Optar por viver sozinho representa um marco significativo em direção à autonomia financeira, embora essa experiência varie entre as diferentes gerações. Essa variação foi evidenciada em uma pesquisa realizada pela Serasa em colaboração com o Instituto Opinion Box. Entre os participantes da Geração Z que habitam sozinhos, 62,6% residem em imóveis alugados. Em contraste, apenas 29,1% dos membros da Geração X e dos Baby Boomers estão na mesma situação, indicando uma tendência crescente para a aquisição da casa própria ao longo do tempo.
A pesquisa também destaca as distinções nos estilos de vida das diferentes gerações. Para aqueles nascidos entre 1946 e 1980, o carro permanece como o meio de transporte mais utilizado, com 38% dos entrevistados afirmando essa preferência. Por outro lado, os jovens da Geração Z optam principalmente pelo transporte público (26%), seguidos pelas motocicletas, que atraem 23% das escolhas.
Em relação à percepção sobre o orçamento, todas as faixas etárias compartilham a sensação de que o custo de vida está em ascensão. Dentre os que vivem sozinhos, 71,4% da Geração X e dos Baby Boomers relataram sentir um impacto significativo devido ao aumento dos preços nos últimos doze meses. Esse índice é um pouco menor entre a Geração Y, com 64,9%, e ainda mais reduzido na Geração Z, com 55,2%.

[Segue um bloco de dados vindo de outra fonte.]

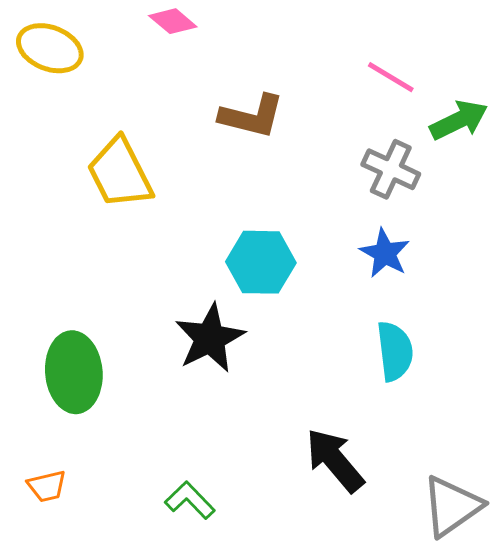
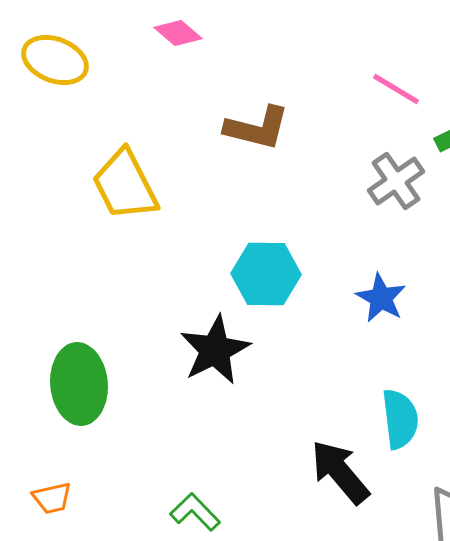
gray cross: (391, 169) -> (396, 181), turned 30
blue star: (385, 253) -> (381, 298), moved
cyan semicircle: (395, 351) -> (400, 419), moved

“A percepção de que viver se tornou mais oneroso é comum a todas as gerações, evidenciando que a inflação nos custos básicos afeta praticamente todos aqueles que residem sozinhos, independentemente da idade”, comenta Aline Vieira, especialista em educação financeira da Serasa.

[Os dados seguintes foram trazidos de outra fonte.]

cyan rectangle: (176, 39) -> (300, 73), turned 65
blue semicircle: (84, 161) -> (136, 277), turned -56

Desafios na gestão financeira persistem
Os dados da pesquisa indicam que tanto viver sozinho quanto com familiares não fazem grande diferença quando se trata de controlar as finanças. Entre os indivíduos que moram sozinhos, 25% consideram desafiador gerenciar suas despesas e outros 20% descrevem essa tarefa como extremamente difícil. Esses mesmos percentuais foram observados entre quem reside com cônjuge ou filhos.
Os gastos essenciais são os principais responsáveis pela pressão no orçamento familiar. Para ambos os grupos — aqueles que vivem sozinhos e os que moram com parentes — as despesas do supermercado são mencionadas por 80% dos entrevistados como as mais relevantes. Na sequência estão as contas de serviços como água, energia elétrica e internet, citadas por 51% dos participantes.
A maior discrepância refere-se aos gastos relacionados à moradia. Entre quem vive isoladamente, 34% afirmaram que despesas com aluguel ou condomínio impactam significativamente seu orçamento. Já entre aqueles que residem com familiares, esse número cai para 27%.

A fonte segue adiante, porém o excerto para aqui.